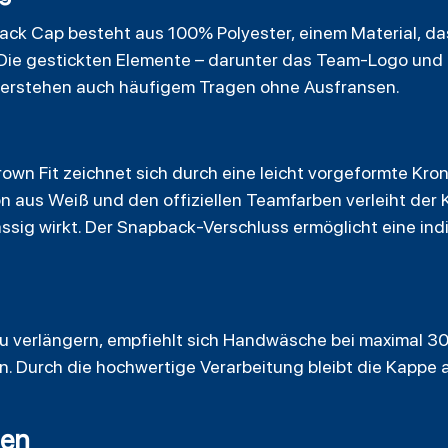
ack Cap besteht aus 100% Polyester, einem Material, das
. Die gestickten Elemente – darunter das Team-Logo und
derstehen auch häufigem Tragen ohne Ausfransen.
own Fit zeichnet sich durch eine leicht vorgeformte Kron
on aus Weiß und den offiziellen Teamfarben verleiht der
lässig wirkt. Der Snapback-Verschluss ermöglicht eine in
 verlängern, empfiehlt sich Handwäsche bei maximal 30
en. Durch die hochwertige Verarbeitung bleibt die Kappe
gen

---

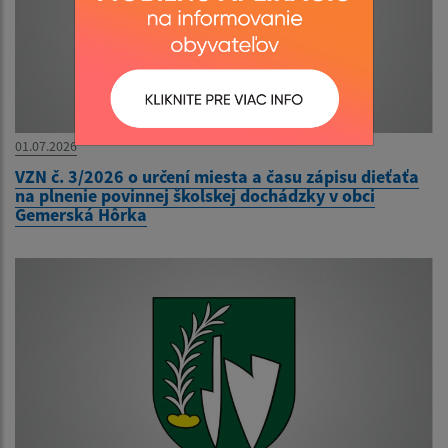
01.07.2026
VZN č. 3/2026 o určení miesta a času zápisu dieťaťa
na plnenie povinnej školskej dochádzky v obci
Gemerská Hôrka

ASSIGNMENT. After reading the records above, say how many lines hold the string "sich", using only a number.

SOLUTION FOR THIS PROBLEM. 2